# Revolution de runrev en francais



## smarlee (24 Juillet 2005)

Bonjour,

Je viens de télécharger révolution 2.6 en anglais

Il est visiblement question depuis longtemps d'une version traduite en francais ...
Savez-vous ce qu'il en est ?

Savez-vous s'il existe des tutorials, des livres ou autres outils d'apprentissage en francais ?

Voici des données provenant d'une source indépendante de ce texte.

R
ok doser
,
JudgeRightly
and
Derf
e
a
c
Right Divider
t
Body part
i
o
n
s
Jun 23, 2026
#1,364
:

J'ai souvent vu qu'on parlait d'un F. RINALDI qui devait traduire Révolution en francais ... Qu'en est il ?

merci de vos réponses.


----------



## drs (29 Juillet 2005)

salut

Pourquoi pas un bon dico Anglais francais? 

OK je sors 

Alex

PS: c'est quoi Revolution?


----------



## smarlee (30 Juillet 2005)

Il suffit d'aller voir à l'adresse : 
http://revolution.runrev.com/


----------



## stratovirus (4 Août 2005)

smarlee a dit:
			
		

> Bonjour,
> Je viens de télécharger révolution 2.6 en anglais
> Il est visiblement question depuis longtemps d'une version traduite en francais ...
> Savez-vous ce qu'il en est ?
> ...



Bonsoir,

en ce qui concerne revo, seule une version de la doc accessible depuis revolution etait traduite dans la version 1 ou 2, mais exit depuis la 2.2 je crois. je dois encore l'avoir?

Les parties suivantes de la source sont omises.